The startup nonprofit news organization welcomes veteran journalists Henry Gomez and Debra Adams Simmons, and Columbus nonprofit leader Tom Katzenmeyer as board chair
September 14, 2022 – The Ohio Local News Initiative today announced the addition of new board members, in the latest expansion of the nonprofit news organization, which aims to serve residents across Ohio with the local news they need.
Tom Katzenmeyer, president and CEO of the Greater Columbus Arts Council, has joined the organization as board chair; Henry Gomez, senior national political reporter at NBC News, Ohio native and long-time Cleveland-area resident, as vice chair’ and Debra Adams Simmons, executive editor of history and culture at National Geographic, recently named vice president of diversity, equity and inclusion for National Geographic Media, and previously editor of the Cleveland Plain Dealer and Akron Beacon Journal, has joined as a board member. Dale Anglin, vice president of programs at the Cleveland Foundation, will serve as a board observer, and Mike Curtin, former head of the Columbus Dispatch, will serve as a senior advisor.
The new board members and advisors bring a wide breadth of journalism, media, and nonprofit experience in Ohio to the organization. They join existing board members Tim Tramble, president and CEO of St. Luke’s Foundation, Doug Ulman, CEO of Pelotonia, and Michael Ouimette, senior vice president, strategy & startups, at the American Journalism Project.
“Communities across Ohio have experienced a massive loss in local journalism resources. Our goal as the board of this organization will be to continue building momentum for the movement to replenish those resources, and build a resilient local press to bring people together with quality, independent, information and to make our state a better place for all,” Katzenmeyer said.
“The Ohio Local News Initiative represents one of the country’s most exciting efforts to meet an urgent demand for local journalism in cities like Cleveland,” Gomez said. “Given the focus on quality while prioritizing community needs, jobs in our newsrooms will be among the best journalism jobs anywhere.”
“This important collaboration will make Cleveland’s local news landscape even more robust,” Adams Simmons said. “This innovative nonprofit news model is at the center of a national movement to strengthen local news. The Ohio Local News Initiative will be driven by the needs and interests of the community, addressing critical issues and amplifying local voices.”
The Ohio Local News Initiative, which has support from the Cleveland Foundation, the American Journalism Project, The John S. and James L. Knight Foundation, Visible Voice Charitable Fund, St. Luke’s Foundation, the Char and Chuck Fowler Family Foundation, Sisters of Charity Foundation of Cleveland, Center for Community Solutions, and others, is gearing up to launch Signal Cleveland, a local news publication serving Greater Cleveland this fall. Signal Cleveland will increase the volume of original, in-depth, non-partisan reporting in the region and support the efforts of Cleveland news outlets and community initiatives to make critical information available to all who need it. Information will be available in numerous formats across multiple platforms, and will be free to access. Over time, the organization plans to support a network of independent local newsrooms across the state.

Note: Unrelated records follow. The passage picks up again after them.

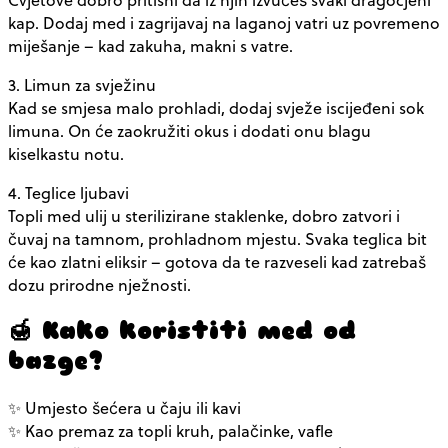
kap. Dodaj med i zagrijavaj na laganoj vatri uz povremeno
miješanje – kad zakuha, makni s vatre.
3. Limun za svježinu
Kad se smjesa malo prohladi, dodaj svježe iscijeđeni sok
limuna. On će zaokružiti okus i dodati onu blagu
kiselkastu notu.
4. Teglice ljubavi
Topli med ulij u sterilizirane staklenke, dobro zatvori i
čuvaj na tamnom, prohladnom mjestu. Svaka teglica bit
će kao zlatni eliksir – gotova da te razveseli kad zatrebaš
dozu prirodne nježnosti.
🍯 Kako koristiti med od
bazge?
✨ Umjesto šećera u čaju ili kavi
✨ Kao premaz za topli kruh, palačinke, vafle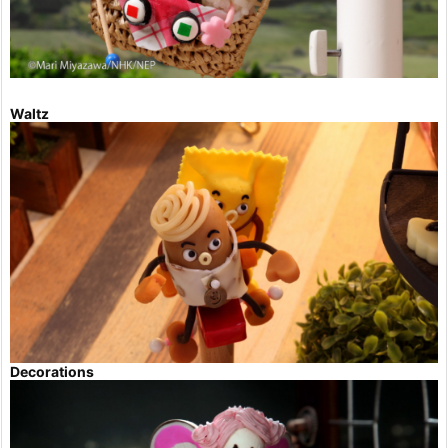
Waltz
Decorations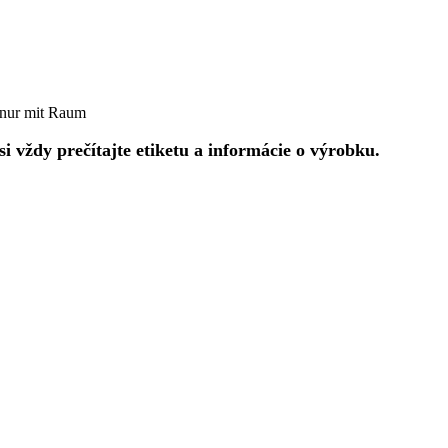
n nur mit Raum
 vždy prečítajte etiketu a informácie o výrobku.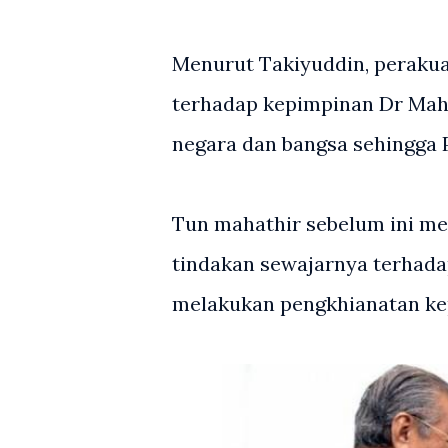
Menurut Takiyuddin, perakua
terhadap kepimpinan Dr Maha
negara dan bangsa sehingga 
Tun mahathir sebelum ini m
tindakan sewajarnya terhad
melakukan pengkhianatan ke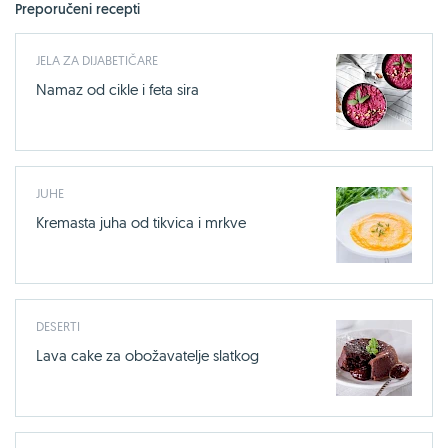
Preporučeni recepti
JELA ZA DIJABETIČARE
Namaz od cikle i feta sira
JUHE
Kremasta juha od tikvica i mrkve
DESERTI
Lava cake za obožavatelje slatkog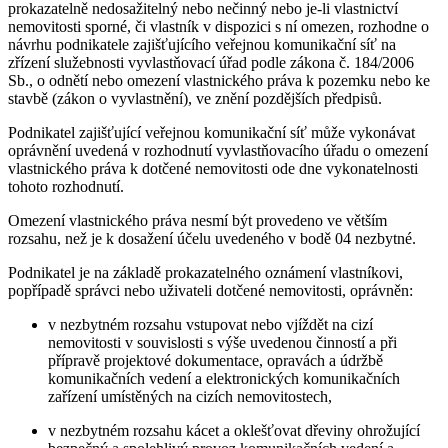
prokazatelně nedosažitelný nebo nečinný nebo je-li vlastnictví
nemovitosti sporné, či vlastník v dispozici s ní omezen, rozhodne o
návrhu podnikatele zajišťujícího veřejnou komunikační síť na
zřízení služebnosti vyvlastňovací úřad podle zákona č. 184/2006
Sb., o odnětí nebo omezení vlastnického práva k pozemku nebo ke
stavbě (zákon o vyvlastnění), ve znění pozdějších předpisů.
Podnikatel zajišťující veřejnou komunikační síť může vykonávat
oprávnění uvedená v rozhodnutí vyvlastňovacího úřadu o omezení
vlastnického práva k dotčené nemovitosti ode dne vykonatelnosti
tohoto rozhodnutí.
Omezení vlastnického práva nesmí být provedeno ve větším
rozsahu, než je k dosažení účelu uvedeného v bodě 04 nezbytné.
Podnikatel je na základě prokazatelného oznámení vlastníkovi,
popřípadě správci nebo uživateli dotčené nemovitosti, oprávněn:
v nezbytném rozsahu vstupovat nebo vjíždět na cizí
nemovitosti v souvislosti s výše uvedenou činností a při
přípravě projektové dokumentace, opravách a údržbě
komunikačních vedení a elektronických komunikačních
zařízení umístěných na cizích nemovitostech,
v nezbytném rozsahu kácet a oklešťovat dřeviny ohrožující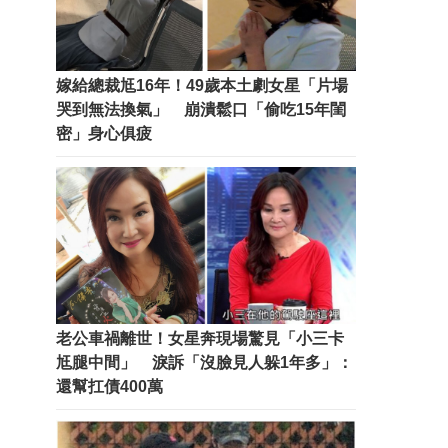
嫁給總裁尪16年！49歲本土劇女星「片場
哭到無法換氣」 崩潰鬆口「偷吃15年閨
密」身心俱疲
老公車禍離世！女星奔現場驚見「小三卡
尪腿中間」 淚訴「沒臉見人躲1年多」：
還幫扛債400萬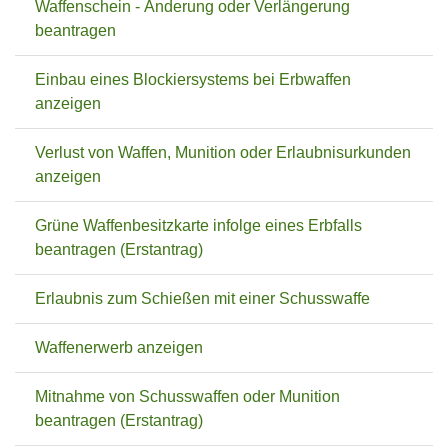
Waffenschein - Änderung oder Verlängerung
beantragen
Einbau eines Blockiersystems bei Erbwaffen
anzeigen
Verlust von Waffen, Munition oder Erlaubnisurkunden
anzeigen
Grüne Waffenbesitzkarte infolge eines Erbfalls
beantragen (Erstantrag)
Erlaubnis zum Schießen mit einer Schusswaffe
Waffenerwerb anzeigen
Mitnahme von Schusswaffen oder Munition
beantragen (Erstantrag)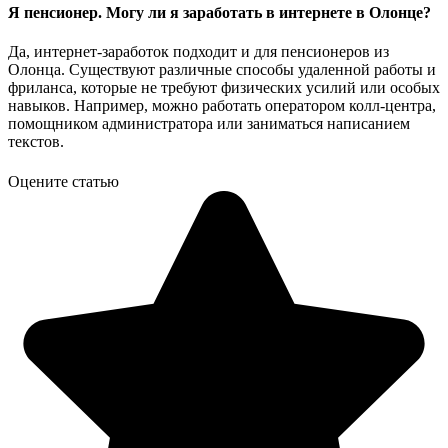
Я пенсионер. Могу ли я заработать в интернете в Олонце?
Да, интернет-заработок подходит и для пенсионеров из
Олонца. Существуют различные способы удаленной работы и
фриланса, которые не требуют физических усилий или особых
навыков. Например, можно работать оператором колл-центра,
помощником администратора или заниматься написанием
текстов.
Оцените статью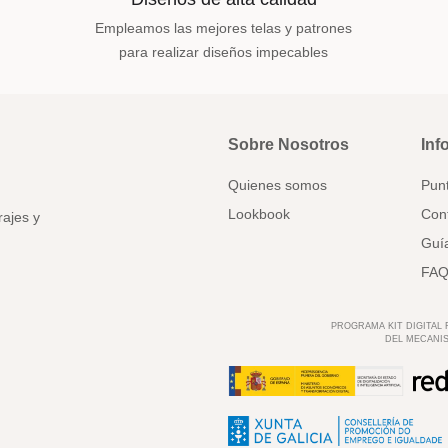
Empleamos las mejores telas y patrones
para realizar diseños impecables
Sobre Nosotros
Inf
Quienes somos
Pun
Lookbook
Con
rajes y
Guía
FAQ
PROGRAMA KIT DIGITAL
DEL MECANIS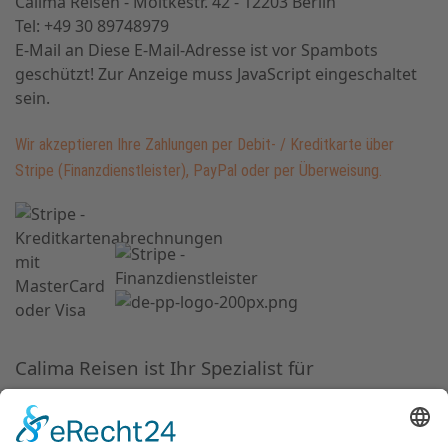
Calima Reisen - Moltkestr. 42 - 12203 Berlin
Tel: +49 30 89748979
E-Mail an
Diese E-Mail-Adresse ist vor Spambots
geschützt! Zur Anzeige muss JavaScript eingeschaltet
sein.
Wir akzeptieren Ihre Zahlungen per Debit- / Kreditkarte über
Stripe (Finanzdienstleister), PayPal oder per Überweisung.
Calima Reisen ist Ihr Spezialist für
Ferienhäuser und individuellen Urlaub auf La
Palma.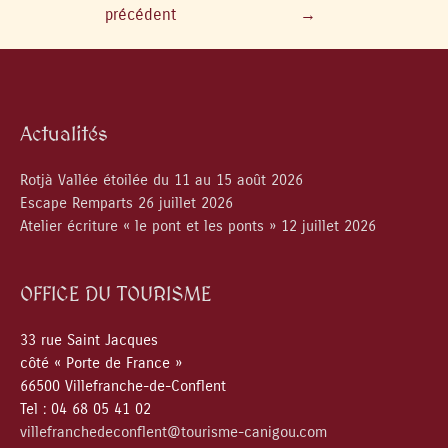
précédent
→
Actualités
Rotjà Vallée étoilée du 11 au 15 août 2026
Escape Remparts 26 juillet 2026
Atelier écriture « le pont et les ponts » 12 juillet 2026
OFFICE DU TOURISME
33 rue Saint Jacques
côté « Porte de France »
66500 Villefranche-de-Conflent
Tel : 04 68 05 41 02
villefranchedeconflent@tourisme-canigou.com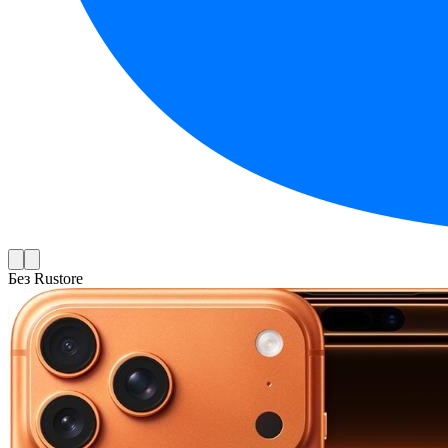
Без Rustore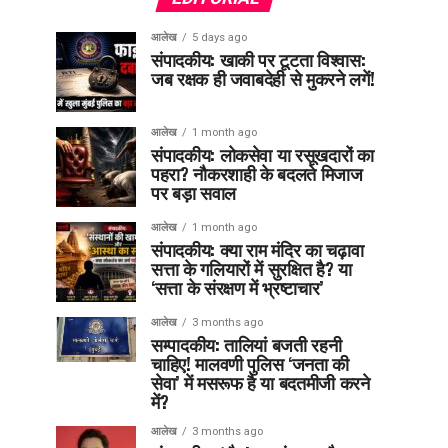
आलेख
5 days ago
संपादकीय: खाकी पर टूटता विश्वास:
जब रक्षक ही जवाबदेही से मुकरने लगें!
आलेख
1 month ago
संपादकीय: लोकसेवा या रसूखदारों का
पहरा? नौकरशाही के बदलते मिजाज
पर बड़ा सवाल
आलेख
1 month ago
संपादकीय: क्या राम मंदिर का चढ़ावा
सत्ता के गलियारों में सुरक्षित है? या
‘सत्ता के संरक्षण में भ्रष्टाचार’
आलेख
3 months ago
सम्पादकीय: तालियां बजती रहनी
चाहिए! मालवणी पुलिस ‘जनता की
सेवा’ में मसरूफ है या बदतमीजी करने
में?
आलेख
3 months ago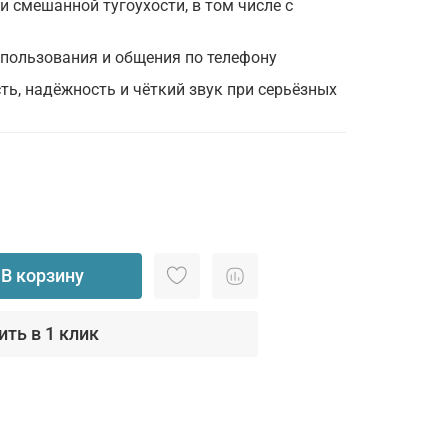
 смешанной тугоухости, в том числе с
пользования и общения по телефону
ть, надёжность и чёткий звук при серьёзных
В корзину
ить в 1 клик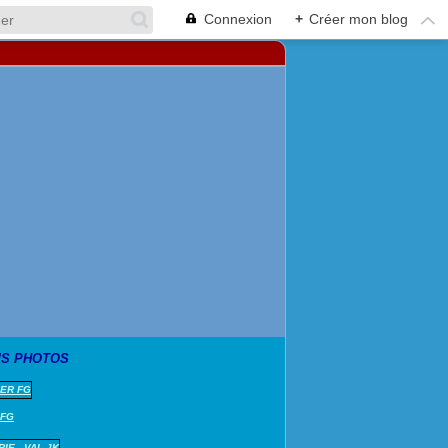
Connexion
+
Créer mon blog
S PHOTOS
 FG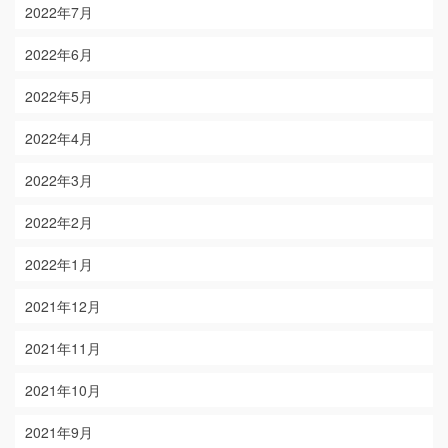
2022年7月
2022年6月
2022年5月
2022年4月
2022年3月
2022年2月
2022年1月
2021年12月
2021年11月
2021年10月
2021年9月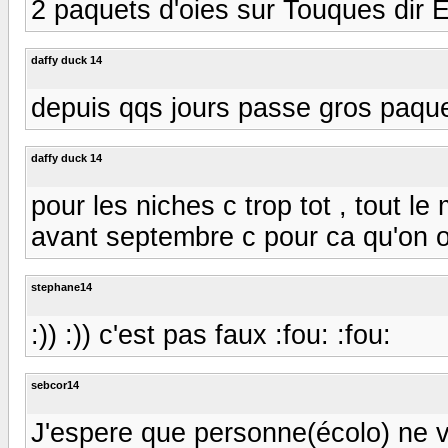
2 paquets d'oies sur Touques dir 
daffy duck 14
depuis qqs jours passe gros paquets d
daffy duck 14
pour les niches c trop tot , tout 
avant septembre c pour ca qu'on ouvre 
stephane14
:)) :)) c'est pas faux :fou: :fou:
sebcor14
J'espere que personne(écolo) ne va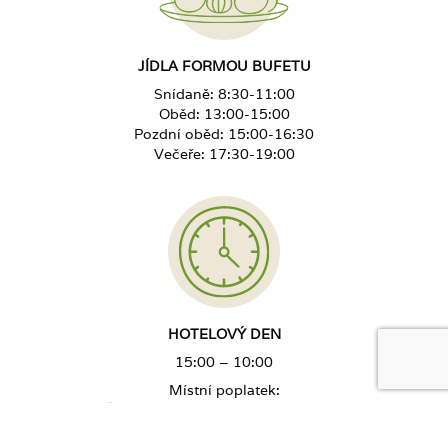
JÍDLA FORMOU BUFETU
Snídaně: 8:30-11:00
Oběd: 13:00-15:00
Pozdní oběd: 15:00-16:30
Večeře: 17:30-19:00
HOTELOVÝ DEN
15:00 – 10:00
Místní poplatek:
Červenec - srpen - 2,50 PLN za den
září - červen - 1,50 PLN za den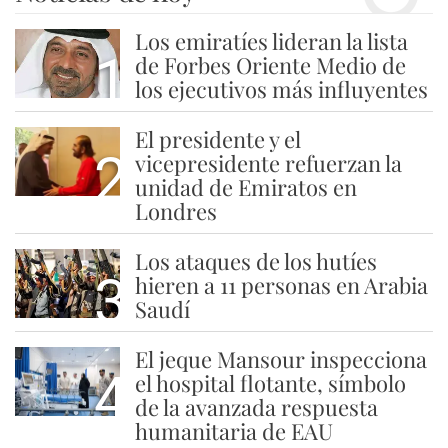
Los emiratíes lideran la lista
1
de Forbes Oriente Medio de
los ejecutivos más influyentes
El presidente y el
2
vicepresidente refuerzan la
unidad de Emiratos en
Londres
Los ataques de los hutíes
3
hieren a 11 personas en Arabia
Saudí
El jeque Mansour inspecciona
4
el hospital flotante, símbolo
de la avanzada respuesta
humanitaria de EAU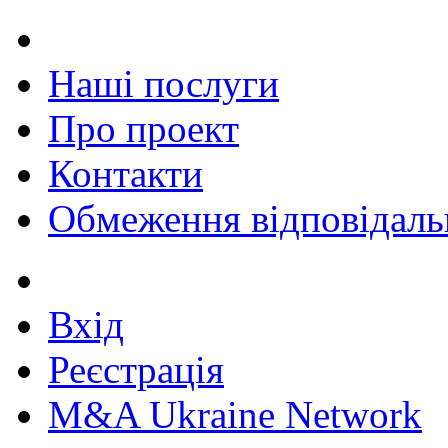
Наші послуги
Про проект
Контакти
Обмеження відповідаль
Вхід
Реєстрація
M&A Ukraine Network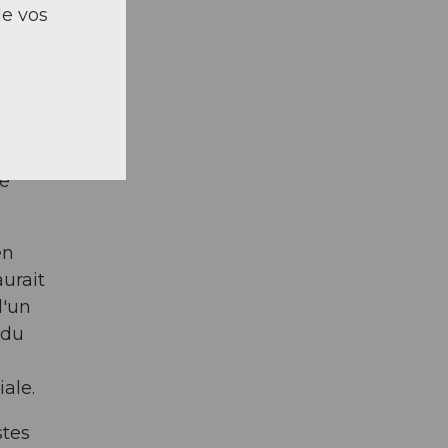
de vos
i, où
re
en
urait
d'un
 du
ale.
stes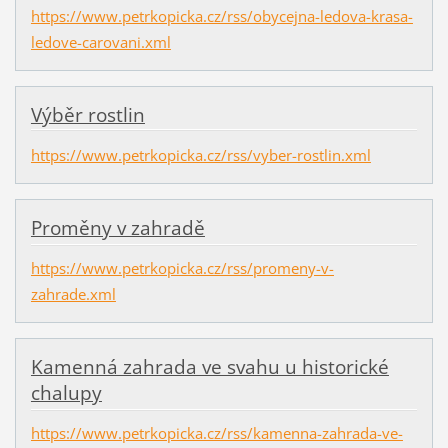
https://www.petrkopicka.cz/rss/obycejna-ledova-krasa-
ledove-carovani.xml
Výběr rostlin
https://www.petrkopicka.cz/rss/vyber-rostlin.xml
Proměny v zahradě
https://www.petrkopicka.cz/rss/promeny-v-
zahrade.xml
Kamenná zahrada ve svahu u historické
chalupy
https://www.petrkopicka.cz/rss/kamenna-zahrada-ve-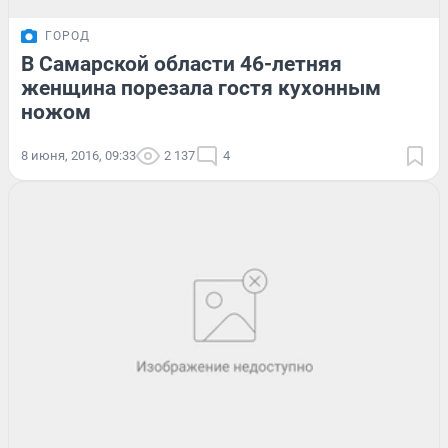
ГОРОД
В Самарской области 46-летняя
женщина порезала гостя кухонным
ножом
8 июня, 2016, 09:33
2 137
4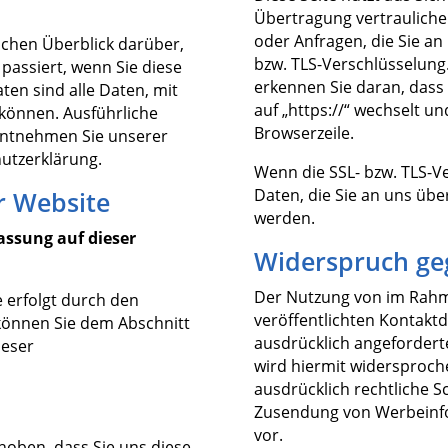
Übertragung vertraulicher
oder Anfragen, die Sie an
achen Überblick darüber,
bzw. TLS-Verschlüsselung
assiert, wenn Sie diese
erkennen Sie daran, dass 
en sind alle Daten, mit
auf „https://“ wechselt u
 können. Ausführliche
Browserzeile.
ntnehmen Sie unserer
utzerklärung.
Wenn die SSL- bzw. TLS-Ve
Daten, die Sie an uns übe
r Website
werden.
assung auf dieser
Widerspruch ge
Der Nutzung von im Rahm
 erfolgt durch den
veröffentlichten Kontakt
können Sie dem Abschnitt
ausdrücklich angeforder
ieser
wird hiermit widersproche
ausdrücklich rechtliche S
Zusendung von Werbeinfo
vor.
oben, dass Sie uns diese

Signal Cleveland, which announced its leadership team over the summer, has been hiring for almost a dozen newsroom roles ahead of its launch. In addition to doing hard hitting accountability journalism, the newsroom will take an innovative approach to local journalism, with a community reporting model in which it will work with residents to help set priorities, and train and pay Clevelanders to become information connectors in their communities, gathering requests and questions from neighbors. Job postings for editing and reporting positions and more information about the project are now available at signalcleveland.org/jobs.
About the Ohio Local News Initiative
The Ohio Local News Initiative is a network of independent, community-led, nonprofit newsrooms, starting with Signal Cleveland, with plans to produce high-quality accountability journalism while employing an innovative model for working directly with residents to be responsive to their information needs. The new organization will be one of the largest local nonprofit news startups in the country when it launches later this year, with more than $6 million in seed funding from a coalition of local and national organizations and incubation support from the American Journalism Project.